Cette 50e sera-t-elle ta dernière Solitaire ?
Il y a de fortes chances, mais « never say never » !

Finissons par l’Imoca MACSF : où en sont les travaux aujourd’hui ?
Ça avance, jamais aussi vite qu’on veut, mais on espère naviguer en juillet. Les foils sont en cours de construction chez Multiplast et les puits vont bientôt être greffés, chez nous, à Lorient, avec les équipes de Gepeto. C’est un gros boulot, parce que par rapport aux puits de dérive, ils sont énormes et très structurés.

As-tu hésité avant de te lancer dans ce chantier où était-ce une évidence à partir du moment où tu en avais les moyens ?
Notre philosophie était de se dire qu’on avait déjà un super bateau et qu’on pouvait espérer être le meilleur des non-foilers, en sachant que les foilers iraient beaucoup plus vite au Vendée Globe. Par contre, on se disait que si on avait les moyens, il faudrait bien sûr passer aux foils, parce qu’il y aurait trop de foilers pour espérer finir dans les dix premiers. Du coup, dès que l’opportunité s’est présentée de faire ces modifications, on l’a saisie.

Qu’attends-tu concrètement comme gains avec les foils ?
Ils sont impressionnants. Il y a forcément des allures où ce n’est pas flagrant, par contre, à d’autres, ça peut être de l’ordre de 4 nœuds voire plus. Sur un Vendée Globe, c’est un gros gap.

Les objectifs d’Isabelle sur ce Vendée Globe sont-ils revus à la hausse ?
Non, on va attendre que 2019 se passe avant de parler d’objectif, on aura un peu plus de recul sur les forces en présence.

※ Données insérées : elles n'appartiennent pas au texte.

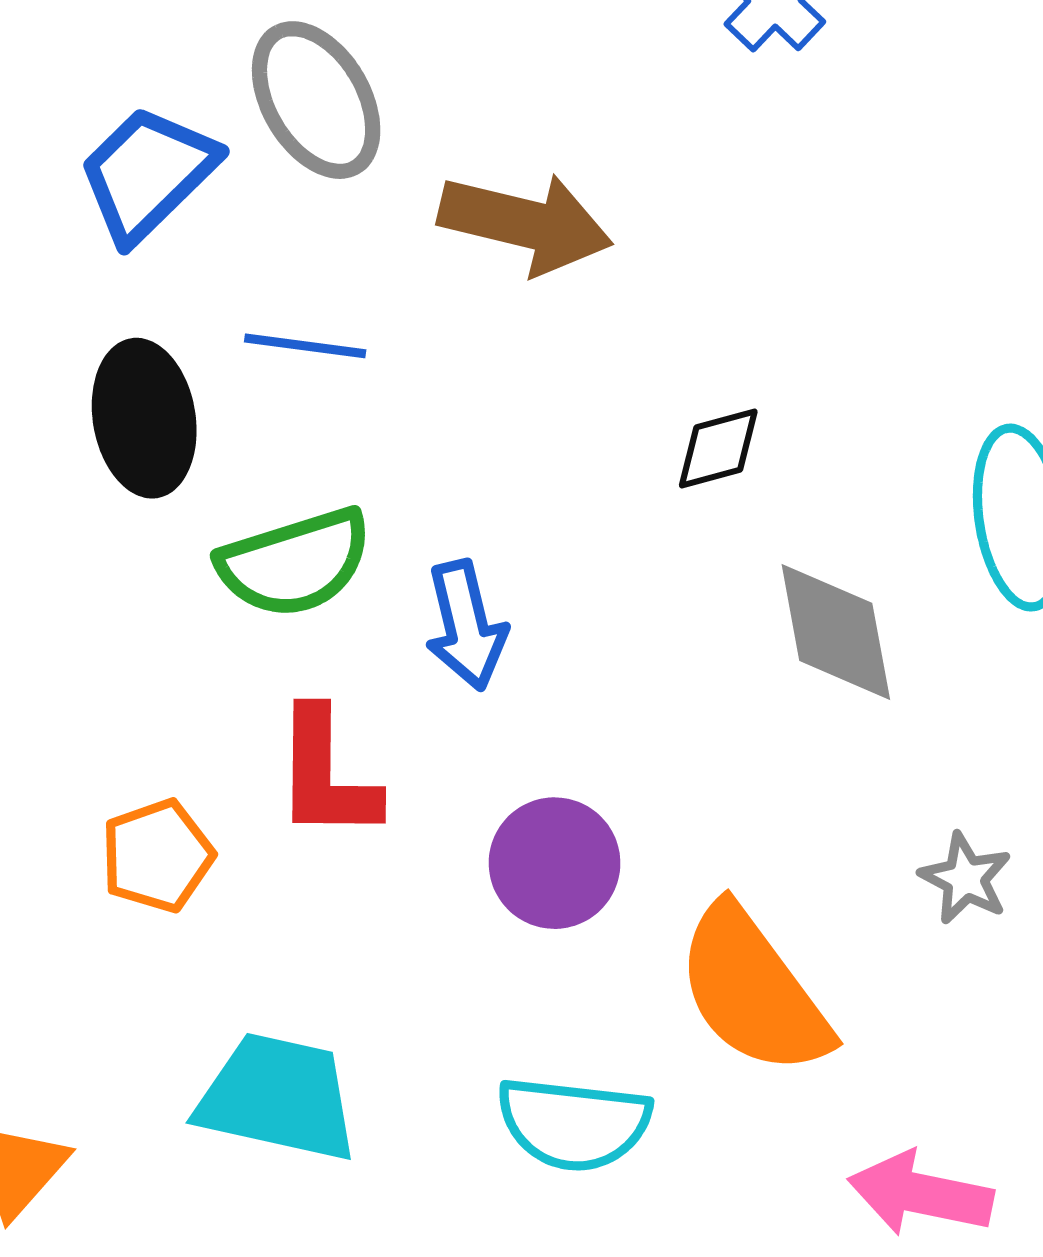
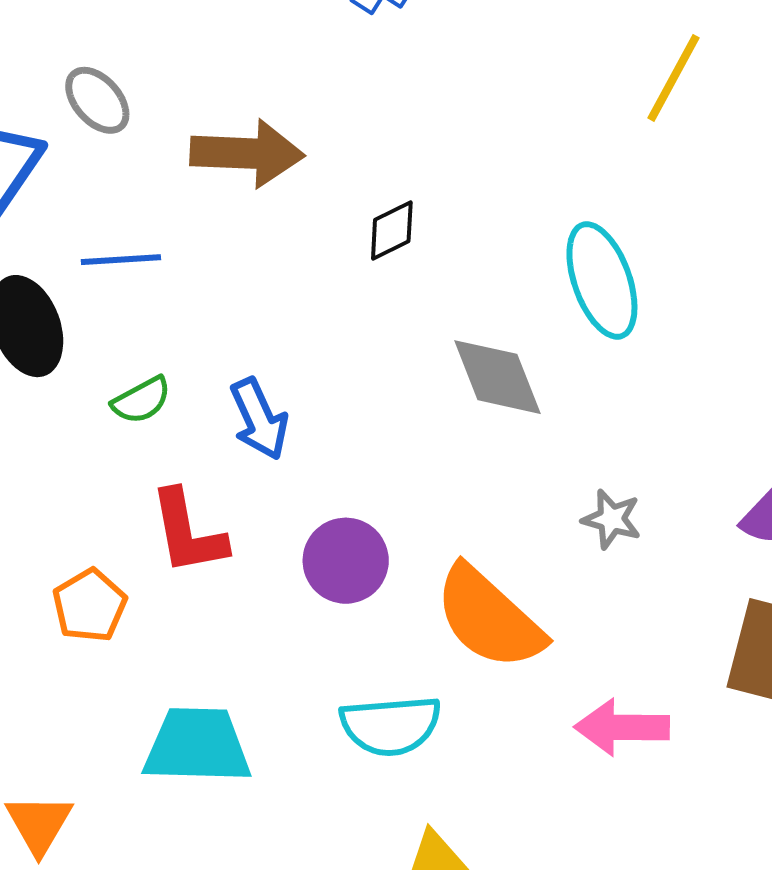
gray ellipse: (316, 100) -> (97, 100), size x0.7
black diamond: (718, 448) -> (392, 230), moved
green semicircle: (295, 563) -> (141, 400), size x0.6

Une année 2019 marquée notamment par la Transat Jacques Vabre, qu’Isabelle disputera avec Morgan Lagravière, pourquoi lui ? 
On avait une petite liste, mais Morgan était le premier choix, parce que c’est quelqu’un d’humainement vraiment sympa, il a beaucoup de talent, une bonne expérience de l’Imoca, et Isabelle le connaît parce qu’elle a déjà travaillé avec lui en Figaro sur des stages de perf, c’était donc un choix évident.

Qu’attends-tu de cette Transat Jacques Vabre ?
Ce n’est pas du tout pour nous un objectif sportif, parce qu’avec les histoires de qualification, on ne peut pas prendre de risques, il faut terminer, mais on va apprendre beaucoup sur le bateau dans sa nouvelle configuration.